Human urine contains Nitrogen (N), Phosphorus (P), and Potassium (K), which are key nutrients for human health and plant growth. However, phosphorus is a limited resource and fertilizers containing NPK are produced by energy-intensive and environmentally-harmful processes.

NPK from fertilizers are used to grow food that we eat and they exit our bodies in wastewater. Removing NPK from wastewater would allow us to reuse these limited resources, but nutrient removal at wastewater treatment plants is costly and energy intensive, and incomplete removal leads to nutrient pollution in environmental waters. Separating urine from wastewater can mitigate nutrient pollution while reducing costs and energy usage. Separated urine can be processed into a fertilizer, reducing greenhouse gas emissions and energy consumption associated with commercial fertilizer production. To implement urine separation at municipal scales, research is needed to weigh the risks and benefits of the technology to users, the environment, and the socioeconomic factors in a water system.
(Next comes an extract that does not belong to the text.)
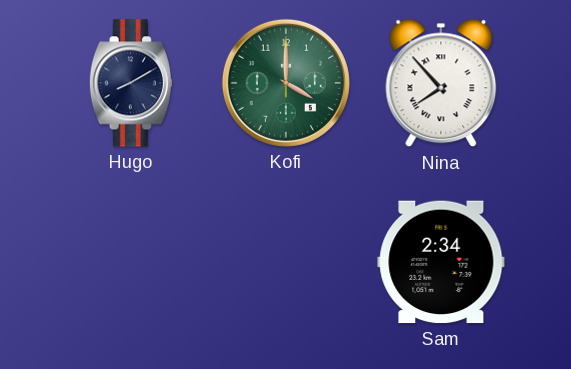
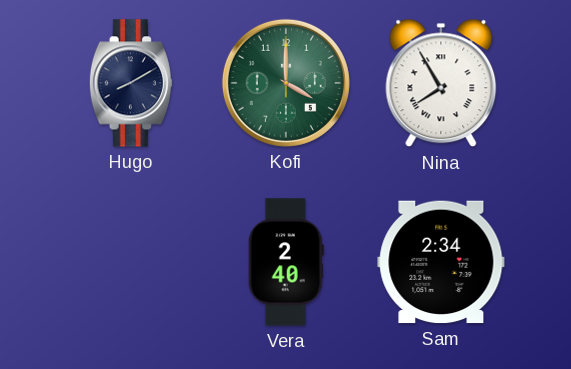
Nina: 7:53 -> 7:55
Vera: none -> 2:40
Source-separated urine can contain human pathogens, including viruses and bacteria. Our research has focused on the detection and mechanistic fate of pathogens found in source-separated urine. For example, we have studied the persistence of polyomaviruses as well as bacteriophage surrogate viruses in separated urine as it is stored. We characterized the removal/inactivation of viruses as the urine is converted to fertilizer through various unit processes. We have also quantified the release of viruses into the bathroom environment when toilets containing urine are flushed. Finally, we studied the bacterial communities in source separated urine and characterized how they shift as the urine is stored and converted to fertilizer.